Oí un ruido dentro de la sala. Simba estaba luchando por salir de debajo de las sábanas.
— Bwana, debo hablarle a Mafuta — dijo — . Mira, tengo que arreglar el asunto. Jih, Bwana — sus ojos brillaban de rabia y de la fiebre que le arrasabe el cuerpo — . Podría golpearlo con un palo, un palo nudoso, hasta que hacerlo llorar.
— Acuéstate, amigo mío — dije — . Mira, no hay necesidad de hacer semejante cosa. Mafuta está muy enojado. No vamos a ganar nada haciéndolo enojar más con tu propia ira. Escúchame, voy a leer de la Palabra de Dios.
Di vuelta a las páginas del Nuevo Testamento chigogo.
— “Bienaventurados los mansos de corazón, porque ellos tendrán la tierra por heredad”. Ahora, Simba, fíjate en esto: dice “mansos” y no “flojos”. Un hombre manso es un hombre fuerte, que se controla. Mira, tu forma de ganar en este asunto es contar tu problema a Dios, pedirle que te muestre el camino y cuando él lo haga, seguirlo y obedecer su Palabra. De esa manera, tendrás una respuesta. Sigue tu propio camino, el camino del enojo o el camino de la pelea, y no habrá satisfacción para nadie. Pero sigue el camino de la mansedumbre, del control, de la sabiduría y todo saldrá bien. Dios no dice palabras sin sentido.
La frente de Simba estaba empapada de transpiración.
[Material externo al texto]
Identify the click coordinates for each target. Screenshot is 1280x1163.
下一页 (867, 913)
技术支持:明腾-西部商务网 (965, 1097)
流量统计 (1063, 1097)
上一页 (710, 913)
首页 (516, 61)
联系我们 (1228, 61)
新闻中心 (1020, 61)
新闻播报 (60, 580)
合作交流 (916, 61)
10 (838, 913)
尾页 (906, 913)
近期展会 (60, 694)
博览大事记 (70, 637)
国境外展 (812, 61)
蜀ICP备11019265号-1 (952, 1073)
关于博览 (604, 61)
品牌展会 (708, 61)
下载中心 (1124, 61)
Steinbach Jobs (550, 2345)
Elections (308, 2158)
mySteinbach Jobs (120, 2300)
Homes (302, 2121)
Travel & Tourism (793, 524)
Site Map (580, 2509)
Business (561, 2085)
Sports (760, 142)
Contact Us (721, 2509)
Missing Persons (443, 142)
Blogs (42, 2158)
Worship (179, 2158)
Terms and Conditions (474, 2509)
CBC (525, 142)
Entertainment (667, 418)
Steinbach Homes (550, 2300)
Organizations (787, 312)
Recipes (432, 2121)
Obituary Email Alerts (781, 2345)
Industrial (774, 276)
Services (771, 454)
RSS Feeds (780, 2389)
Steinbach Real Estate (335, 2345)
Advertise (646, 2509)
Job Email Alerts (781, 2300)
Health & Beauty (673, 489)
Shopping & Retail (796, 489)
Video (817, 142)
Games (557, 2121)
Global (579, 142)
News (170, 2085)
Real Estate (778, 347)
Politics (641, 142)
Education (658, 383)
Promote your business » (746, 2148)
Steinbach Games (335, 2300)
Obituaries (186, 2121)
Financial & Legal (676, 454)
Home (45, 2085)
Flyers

Le apreté las mantas sobre el cuerpo.
— Assante, (gracias) Bwana –dijo — , eso es mejor. Kah, tu medicina ya está trabajando. Tengo menos dolores y mira, ahora mismo puedo sentir la mano fría de la fiebre yendose. — Hizo una pausa y agregó — : Jih ... voy a seguir esas palabras de sabiduría.
Desde la puerta de afuera se oyó un ruido. Miré por la ventana. Tambaleándose por el sendero que llevaba a la aldea, iba Mafuta, sacudiendo su puño en el aire e hipeando fuertemente a medida que caminaba. Yo me preguntaba cómo terminaría todo aquel asunto.